The taller groaned and continued the search.

Everyone else in the alley had been knocked to the ground. The teens had Yve cornered.

Yve noticed a blue circle between their glasses and eyes.

"Are you Yve Bobs?" the taller one with the feminine voice asked.

"No."

"Liar," the shorter said.

"How would you know if I was or wasn't lying?"

"Science."

"Come with us, Yve Bobs," the taller said.

"No, thanks. I like my freedom."

"Honey, what freedom?" the shorter laughed. "You live in a dumpster."

"I don't live in a dumpster. Doran a few alleyways down does. Maybe you mixed us up.
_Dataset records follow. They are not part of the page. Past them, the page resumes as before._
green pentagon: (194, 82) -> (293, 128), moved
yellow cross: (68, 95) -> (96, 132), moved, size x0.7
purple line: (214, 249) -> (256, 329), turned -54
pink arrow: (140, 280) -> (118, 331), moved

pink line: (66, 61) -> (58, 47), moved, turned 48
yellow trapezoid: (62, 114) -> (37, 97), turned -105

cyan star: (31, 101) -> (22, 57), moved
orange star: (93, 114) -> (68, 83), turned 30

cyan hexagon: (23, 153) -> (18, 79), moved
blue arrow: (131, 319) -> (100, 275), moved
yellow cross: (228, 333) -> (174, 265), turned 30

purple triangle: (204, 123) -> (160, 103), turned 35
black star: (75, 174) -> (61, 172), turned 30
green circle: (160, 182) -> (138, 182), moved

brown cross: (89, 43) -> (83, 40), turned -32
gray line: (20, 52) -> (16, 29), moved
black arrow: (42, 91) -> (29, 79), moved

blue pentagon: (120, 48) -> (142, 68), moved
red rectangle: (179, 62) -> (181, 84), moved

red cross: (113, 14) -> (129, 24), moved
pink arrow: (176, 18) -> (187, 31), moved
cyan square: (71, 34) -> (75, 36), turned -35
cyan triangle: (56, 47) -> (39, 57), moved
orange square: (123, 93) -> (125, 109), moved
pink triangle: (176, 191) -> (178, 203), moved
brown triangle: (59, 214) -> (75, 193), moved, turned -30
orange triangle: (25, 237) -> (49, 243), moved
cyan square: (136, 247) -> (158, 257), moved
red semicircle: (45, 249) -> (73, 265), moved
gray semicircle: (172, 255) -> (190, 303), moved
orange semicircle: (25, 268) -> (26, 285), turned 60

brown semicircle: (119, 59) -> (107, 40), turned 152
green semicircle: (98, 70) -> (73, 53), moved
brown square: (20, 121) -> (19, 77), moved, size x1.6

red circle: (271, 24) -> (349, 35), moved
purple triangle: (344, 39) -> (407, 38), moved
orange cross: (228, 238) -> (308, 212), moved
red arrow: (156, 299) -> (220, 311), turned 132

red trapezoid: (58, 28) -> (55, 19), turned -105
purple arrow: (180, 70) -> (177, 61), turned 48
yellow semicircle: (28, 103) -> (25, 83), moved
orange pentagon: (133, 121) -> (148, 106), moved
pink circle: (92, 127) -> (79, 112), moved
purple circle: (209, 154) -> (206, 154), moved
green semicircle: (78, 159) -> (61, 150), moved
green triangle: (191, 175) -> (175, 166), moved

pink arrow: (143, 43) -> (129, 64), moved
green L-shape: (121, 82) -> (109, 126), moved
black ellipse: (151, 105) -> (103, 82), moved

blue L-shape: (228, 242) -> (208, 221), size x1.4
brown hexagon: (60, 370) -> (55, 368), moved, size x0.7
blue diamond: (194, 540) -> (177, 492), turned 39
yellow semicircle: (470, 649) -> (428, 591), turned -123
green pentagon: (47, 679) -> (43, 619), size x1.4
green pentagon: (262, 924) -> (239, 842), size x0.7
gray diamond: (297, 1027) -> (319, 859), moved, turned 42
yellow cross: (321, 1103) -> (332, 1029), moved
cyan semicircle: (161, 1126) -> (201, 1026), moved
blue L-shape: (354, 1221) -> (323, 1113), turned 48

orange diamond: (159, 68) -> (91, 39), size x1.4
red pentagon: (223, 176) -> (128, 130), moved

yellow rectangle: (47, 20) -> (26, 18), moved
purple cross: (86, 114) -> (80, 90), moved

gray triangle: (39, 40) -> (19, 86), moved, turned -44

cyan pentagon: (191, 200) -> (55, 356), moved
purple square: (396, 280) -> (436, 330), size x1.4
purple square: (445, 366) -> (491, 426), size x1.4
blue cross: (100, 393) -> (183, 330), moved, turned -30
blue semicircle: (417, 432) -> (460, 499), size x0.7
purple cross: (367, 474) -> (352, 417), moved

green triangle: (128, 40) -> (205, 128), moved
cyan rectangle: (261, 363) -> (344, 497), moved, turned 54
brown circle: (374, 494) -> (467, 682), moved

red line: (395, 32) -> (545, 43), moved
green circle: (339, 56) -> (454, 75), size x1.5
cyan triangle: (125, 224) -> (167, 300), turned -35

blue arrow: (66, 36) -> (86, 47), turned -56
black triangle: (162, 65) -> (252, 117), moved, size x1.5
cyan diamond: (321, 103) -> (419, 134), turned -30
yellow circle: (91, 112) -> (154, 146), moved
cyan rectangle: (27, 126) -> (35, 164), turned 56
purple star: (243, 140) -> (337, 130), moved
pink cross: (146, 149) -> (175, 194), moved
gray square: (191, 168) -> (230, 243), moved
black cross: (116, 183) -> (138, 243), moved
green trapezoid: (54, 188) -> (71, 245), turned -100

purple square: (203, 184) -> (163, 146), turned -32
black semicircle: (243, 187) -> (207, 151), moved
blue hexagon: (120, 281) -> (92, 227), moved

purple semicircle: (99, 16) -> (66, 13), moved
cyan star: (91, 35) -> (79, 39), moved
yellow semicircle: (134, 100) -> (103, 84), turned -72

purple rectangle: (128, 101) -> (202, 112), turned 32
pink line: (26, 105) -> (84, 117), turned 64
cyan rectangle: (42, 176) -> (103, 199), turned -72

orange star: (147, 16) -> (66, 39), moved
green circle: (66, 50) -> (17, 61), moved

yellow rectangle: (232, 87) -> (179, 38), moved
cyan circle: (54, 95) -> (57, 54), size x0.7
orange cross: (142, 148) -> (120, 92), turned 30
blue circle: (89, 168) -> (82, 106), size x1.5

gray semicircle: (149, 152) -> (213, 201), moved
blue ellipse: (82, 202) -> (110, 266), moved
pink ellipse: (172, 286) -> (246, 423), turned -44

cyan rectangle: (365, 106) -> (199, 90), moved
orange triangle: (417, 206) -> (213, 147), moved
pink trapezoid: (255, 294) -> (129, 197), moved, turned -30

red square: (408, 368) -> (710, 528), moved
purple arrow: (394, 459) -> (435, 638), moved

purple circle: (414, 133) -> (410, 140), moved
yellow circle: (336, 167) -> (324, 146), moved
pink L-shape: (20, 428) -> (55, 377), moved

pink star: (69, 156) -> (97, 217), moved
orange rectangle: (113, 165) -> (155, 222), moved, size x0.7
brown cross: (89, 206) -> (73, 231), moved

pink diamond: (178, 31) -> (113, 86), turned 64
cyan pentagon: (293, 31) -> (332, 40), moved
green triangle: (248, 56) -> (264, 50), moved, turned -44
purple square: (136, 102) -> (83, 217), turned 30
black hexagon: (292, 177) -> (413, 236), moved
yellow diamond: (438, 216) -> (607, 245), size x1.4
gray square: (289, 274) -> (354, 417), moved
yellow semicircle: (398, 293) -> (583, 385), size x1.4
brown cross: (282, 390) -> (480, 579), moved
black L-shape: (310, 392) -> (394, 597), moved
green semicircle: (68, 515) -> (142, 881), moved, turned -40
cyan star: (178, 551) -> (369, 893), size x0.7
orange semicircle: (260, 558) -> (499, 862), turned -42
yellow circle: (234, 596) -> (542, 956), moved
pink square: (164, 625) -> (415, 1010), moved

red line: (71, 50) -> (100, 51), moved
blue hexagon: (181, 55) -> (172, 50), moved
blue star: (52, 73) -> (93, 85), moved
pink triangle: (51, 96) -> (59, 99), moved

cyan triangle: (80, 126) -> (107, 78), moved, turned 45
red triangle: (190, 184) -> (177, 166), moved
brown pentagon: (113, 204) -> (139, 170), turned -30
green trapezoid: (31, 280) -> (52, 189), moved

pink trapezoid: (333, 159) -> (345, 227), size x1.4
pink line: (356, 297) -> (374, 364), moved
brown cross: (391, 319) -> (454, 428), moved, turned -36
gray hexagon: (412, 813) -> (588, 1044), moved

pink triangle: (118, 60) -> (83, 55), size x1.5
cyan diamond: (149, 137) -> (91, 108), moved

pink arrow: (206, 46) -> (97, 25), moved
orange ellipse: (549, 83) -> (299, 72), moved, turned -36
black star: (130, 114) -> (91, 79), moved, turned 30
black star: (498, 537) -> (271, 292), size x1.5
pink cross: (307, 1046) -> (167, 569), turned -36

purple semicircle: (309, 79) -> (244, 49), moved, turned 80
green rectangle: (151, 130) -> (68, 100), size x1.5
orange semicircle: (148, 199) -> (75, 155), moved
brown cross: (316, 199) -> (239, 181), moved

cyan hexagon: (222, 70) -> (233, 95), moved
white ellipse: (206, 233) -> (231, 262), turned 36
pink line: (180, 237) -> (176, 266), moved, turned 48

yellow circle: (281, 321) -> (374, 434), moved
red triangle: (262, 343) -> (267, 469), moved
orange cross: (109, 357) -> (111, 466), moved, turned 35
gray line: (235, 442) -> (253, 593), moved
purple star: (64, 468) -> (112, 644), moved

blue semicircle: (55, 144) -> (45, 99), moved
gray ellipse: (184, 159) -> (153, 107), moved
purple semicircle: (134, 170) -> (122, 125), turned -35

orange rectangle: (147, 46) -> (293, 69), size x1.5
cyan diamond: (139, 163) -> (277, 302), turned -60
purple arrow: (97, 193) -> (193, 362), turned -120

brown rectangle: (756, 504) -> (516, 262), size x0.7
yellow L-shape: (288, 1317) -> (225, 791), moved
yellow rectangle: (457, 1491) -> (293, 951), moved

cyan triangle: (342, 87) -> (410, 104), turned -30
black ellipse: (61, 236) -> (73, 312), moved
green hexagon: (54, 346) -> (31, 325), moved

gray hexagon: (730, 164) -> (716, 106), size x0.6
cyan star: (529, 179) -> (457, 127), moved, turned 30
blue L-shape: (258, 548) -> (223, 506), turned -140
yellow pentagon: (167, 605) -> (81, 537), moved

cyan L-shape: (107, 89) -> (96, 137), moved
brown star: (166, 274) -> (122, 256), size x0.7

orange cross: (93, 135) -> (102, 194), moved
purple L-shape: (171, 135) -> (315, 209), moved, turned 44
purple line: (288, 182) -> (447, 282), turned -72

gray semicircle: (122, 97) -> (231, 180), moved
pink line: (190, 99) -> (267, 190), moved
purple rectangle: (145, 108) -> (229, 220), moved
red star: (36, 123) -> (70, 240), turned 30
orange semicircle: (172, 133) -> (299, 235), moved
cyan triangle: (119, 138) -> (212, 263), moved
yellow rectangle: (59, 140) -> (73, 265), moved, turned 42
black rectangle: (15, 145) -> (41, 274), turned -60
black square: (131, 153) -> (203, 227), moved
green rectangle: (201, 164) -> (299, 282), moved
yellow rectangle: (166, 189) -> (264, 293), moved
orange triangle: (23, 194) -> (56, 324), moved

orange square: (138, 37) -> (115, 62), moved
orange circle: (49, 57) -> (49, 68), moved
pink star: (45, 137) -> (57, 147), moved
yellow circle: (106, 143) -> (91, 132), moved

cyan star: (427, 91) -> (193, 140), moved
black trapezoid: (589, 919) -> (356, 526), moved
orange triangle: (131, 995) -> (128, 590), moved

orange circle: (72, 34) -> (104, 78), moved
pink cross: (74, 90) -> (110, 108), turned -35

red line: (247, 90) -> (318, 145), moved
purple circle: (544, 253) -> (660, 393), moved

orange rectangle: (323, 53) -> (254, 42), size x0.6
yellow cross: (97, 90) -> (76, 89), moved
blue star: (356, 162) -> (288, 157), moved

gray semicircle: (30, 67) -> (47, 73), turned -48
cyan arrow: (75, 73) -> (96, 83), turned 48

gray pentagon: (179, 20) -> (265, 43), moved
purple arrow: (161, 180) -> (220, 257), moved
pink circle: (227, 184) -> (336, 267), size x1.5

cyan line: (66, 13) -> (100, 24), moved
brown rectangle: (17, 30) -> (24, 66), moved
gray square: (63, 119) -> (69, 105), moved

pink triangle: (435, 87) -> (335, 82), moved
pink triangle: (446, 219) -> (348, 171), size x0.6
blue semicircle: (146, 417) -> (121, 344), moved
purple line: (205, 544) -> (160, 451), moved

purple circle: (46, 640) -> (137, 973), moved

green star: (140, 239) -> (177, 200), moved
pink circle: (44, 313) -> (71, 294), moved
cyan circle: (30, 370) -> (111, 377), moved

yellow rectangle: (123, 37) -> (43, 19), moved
Yve and Doran are both very common names."

"You admit that you're Yve Bobs?" the taller asked.

Yve paused, then whispered a panicked "shit."

"Come with us."

"Who are you?"

"None of your business."

"They're gifted teens," Odinel said, standing between the two and putting a hand on their shoulders. "Just like you."

"I don't wanna wear all black and shout in three different languages while attacking homeless people."

"We don't do that," the taller teen said.

"You literally just did it."

The teen lifted their left hand, and the fingerless glove they wore began to turn into a sharp knife.

"No need for that," Yve said.

"I agree with him," Odinel said, gently grabbing the tall teen's wrist. "Why don't you introduce yourselves, then he can come with us."

The teens seemed to share a look, then they faced Yve.

"I'm Louis Alein," the shorter teen said.

"Sallie Maria," the taller said.

"And you're Yve Bobs," Odinel said. "Now that we know that, let's get in the car."

Odinel waved at the helicopter, and it flew away. He began walking for the car.

Yve stayed in place. The teens grabbed his arms and led him over.

"I'm reporting you," Yve said. "I don't think cops are supposed to kidnap children."

"We're not cops," Sallie said.

"You look like it."

Sallie and Louis shoved Yve into the back of the car. The limo. They then sat on either side of him, making sure he didn't run away.